Long-term disabilities of survivors of out-of-hospital cardiac arrest: the Hanox study.

2020 
Abstract Background Long-term outcomes of awakened survivors of out-of-hospital cardiac arrest (OHCA) is poorly known. Research Question What are the month (M)-18 outcomes of survivors of out-of-hospital cardiac arrest (OHCA) who awakened during the first 2 weeks post-OHCA and their poor-outcome risk factors?

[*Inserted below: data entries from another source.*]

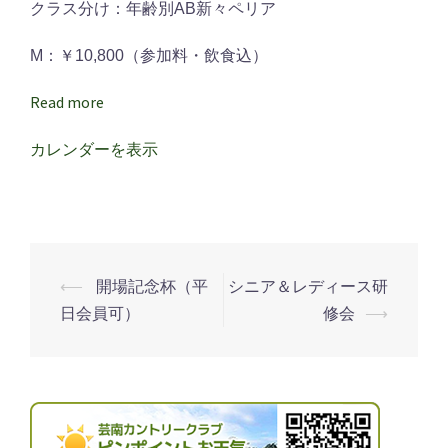
クラス分け：年齢別AB新々ペリア
杯
（平
M：￥10,800（参加料・飲食込）
日
会
Read more
員
カレンダーを表示
可）
⟵
開場記念杯（平
シニア＆レディース研
投
日会員可）
修会
⟶
稿
ナ
ビ
ゲ
ー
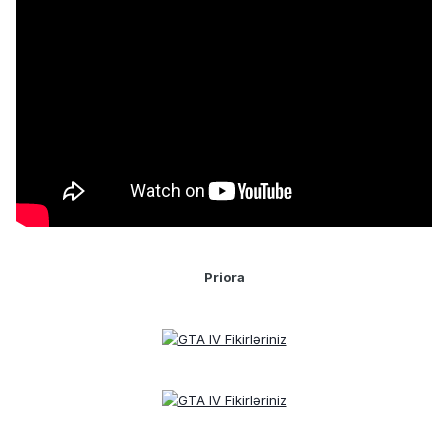
Priora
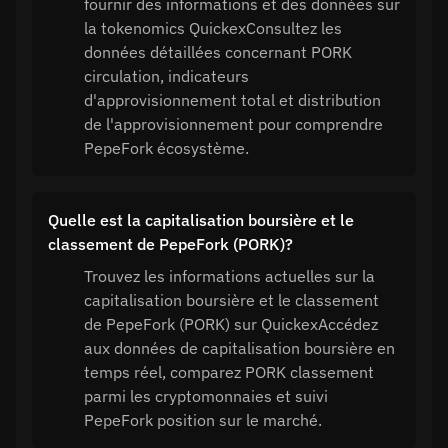
fournir des informations et des données sur
la tokenomics QuickexConsultez les
données détaillées concernant PORK
circulation, indicateurs
d'approvisionnement total et distribution
de l'approvisionnement pour comprendre
PepeFork écosystème.
Quelle est la capitalisation boursière et le
classement de PepeFork (PORK)?
Trouvez les informations actuelles sur la
capitalisation boursière et le classement
de PepeFork (PORK) sur QuickexAccédez
aux données de capitalisation boursière en
temps réel, comparez PORK classement
parmi les cryptomonnaies et suivi
PepeFork position sur le marché.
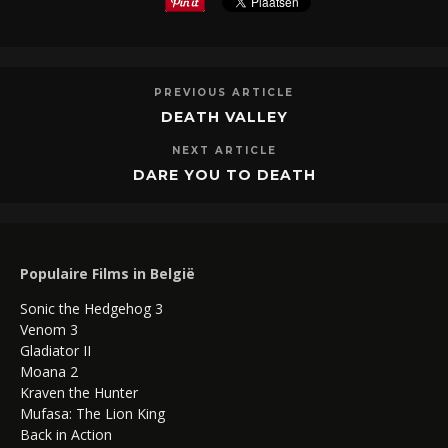
PREVIOUS ARTICLE
DEATH VALLEY
NEXT ARTICLE
DARE YOU TO DEATH
Populaire Films in België
Sonic the Hedgehog 3
Venom 3
Gladiator II
Moana 2
Kraven the Hunter
Mufasa: The Lion King
Back in Action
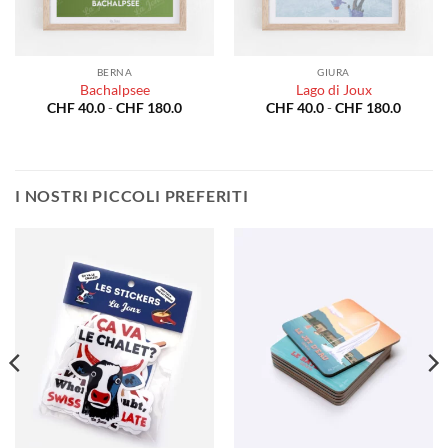
BERNA
GIURA
Bachalpsee
Lago di Joux
a
Fascia
Fascia
CHF
40.0
-
CHF
180.0
CHF
40.0
-
CHF
180.0
di
di
o:
prezzo:
prezzo:
da
da
0.0
CHF 40.0
CHF 40
a
a
80.0
CHF 180.0
CHF 18
I NOSTRI PICCOLI PREFERITI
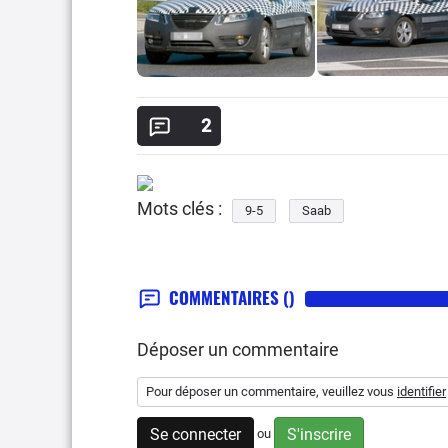
2
Mots clés :
9-5
Saab
COMMENTAIRES
()
Déposer un commentaire
Pour déposer un commentaire, veuillez vous
identifier
Se connecter
S'inscrire
ou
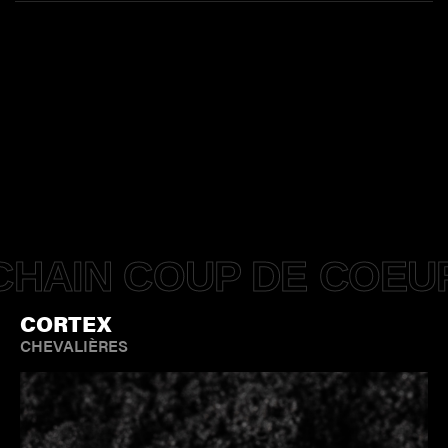
HAIN COUP DE COEU
CORTEX
CHEVALIÈRES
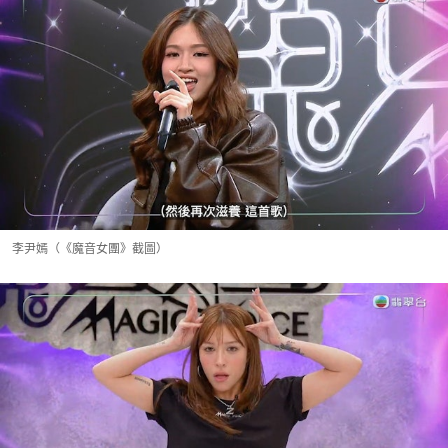
李尹嫣（《魔音女團》截圖）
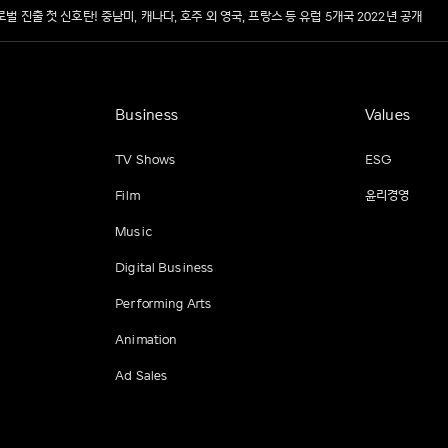
 진출 첫 신호탄! 중남미, 캐나다, 호주 외 영국, 프랑스 등 유럽 5개국 2022년 공개
Business
Values
TV Shows
ESG
Film
윤리경영
Music
Digital Business
Performing Arts
Animation
Ad Sales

Study Design and Methods: All OHCA survivors with Glasgow coma score ≥12 during the first 2 weeks post-OHCA were enrolled in six ICUs and followed at M3, M6, M12 and M18. The primary outcome measure was Glasgow outcome scale-extended (GOS-E) at M18. Secondary outcome measures included evaluation of neurological, behavioral and cognitive disabilities, health-related quality of life (HR-QOL), anxiety and depression, and poor-outcome risk factors (GOS-E≤6) at M18. Results Among 139 included patients, 98 were assessable for the primary outcome measure. At M18, 64 (65%) had full recovery or minor disabilities (GOS-E>6), 18 (18%) had moderate disabilities but were autonomous for daily-life activities (GOS-E=6), 12 (12%) had poor autonomy (GOS-E 1) and 4 had died. Percentages of GOS-E>6 patients increased significantly over the 18-month study period. At M18, no patients had major neurological disabilities, 20% had cognitive disabilities, 32% had anxiety symptoms, 25% had depression symptoms, and their HR-QOL was impaired as compared to sex- and age-matched population. Low-flow time, Sequential Organ-Failure Assessment Score at admission, coma duration >3 days after CA or mechanical ventilation on days 3 and 7 were associated with poor functional outcome. Interpretation Among patients who awoke (GCS≥12) in the 14 days following OHCA, 35% had moderate-to-severe disabilities or had died at M18. Interestingly, patients improved until M18 post-OHCA. Risk factors associated with poor functional outcome were low-flow time, clinical severity at ICU admission, prolonged coma duration and mechanical ventilation.